PROMPT - Restate each record word for word, omitting whatever pictures it holds.

LISTED ENTRIES -
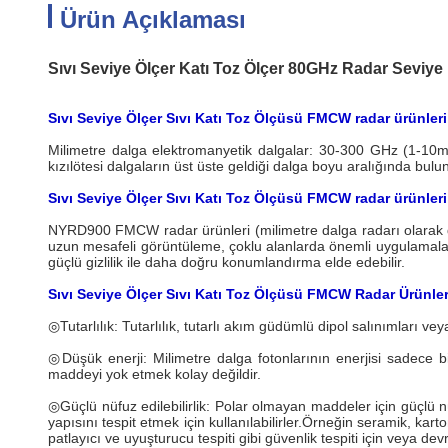
Ürün Açıklaması
Sıvı Seviye Ölçer Katı Toz Ölçer 80GHz Radar Seviy
Sıvı Seviye Ölçer Sıvı Katı Toz Ölçüsü FMCW radar ürünler
Milimetre dalga elektromanyetik dalgalar: 30-300 GHz (1-10mm 
kızılötesi dalgaların üst üste geldiği dalga boyu aralığında bulu
Sıvı Seviye Ölçer Sıvı Katı Toz Ölçüsü FMCW radar ürünleri
NYRD900 FMCW radar ürünleri (milimetre dalga radarı olarak da
uzun mesafeli görüntüleme, çoklu alanlarda önemli uygulamalar
güçlü gizlilik ile daha doğru konumlandırma elde edebilir.
Sıvı Seviye Ölçer Sıvı Katı Toz Ölçüsü FMCW Radar Ürünleri
◎Tutarlılık: Tutarlılık, tutarlı akım güdümlü dipol salınımları veya
◎Düşük enerji: Milimetre dalga fotonlarının enerjisi sadece b
maddeyi yok etmek kolay değildir.
◎Güçlü nüfuz edilebilirlik: Polar olmayan maddeler için güçl
yapısını tespit etmek için kullanılabilirler.Örneğin seramik, ka
patlayıcı ve uyuşturucu tespiti gibi güvenlik tespiti için veya devre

SOLUTION TO THE EXERCISE -
Ürün Açıklaması
Sıvı Seviye Ölçer Katı Toz Ölçer 80GHz Radar Seviy
Sıvı Seviye Ölçer Sıvı Katı Toz Ölçüsü FMCW radar ürünler
Milimetre dalga elektromanyetik dalgalar: 30-300 GHz (1-10mm 
kızılötesi dalgaların üst üste geldiği dalga boyu aralığında bulu
Sıvı Seviye Ölçer Sıvı Katı Toz Ölçüsü FMCW radar ürünleri
NYRD900 FMCW radar ürünleri (milimetre dalga radarı olarak da
uzun mesafeli görüntüleme, çoklu alanlarda önemli uygulamalar
güçlü gizlilik ile daha doğru konumlandırma elde edebilir.
Sıvı Seviye Ölçer Sıvı Katı Toz Ölçüsü FMCW Radar Ürünleri
◎Tutarlılık: Tutarlılık, tutarlı akım güdümlü dipol salınımları veya
◎Düşük enerji: Milimetre dalga fotonlarının enerjisi sadece b
maddeyi yok etmek kolay değildir.
◎Güçlü nüfuz edilebilirlik: Polar olmayan maddeler için güçl
yapısını tespit etmek için kullanılabilirler.Örneğin seramik, ka
patlayıcı ve uyuşturucu tespiti gibi güvenlik tespiti için veya devre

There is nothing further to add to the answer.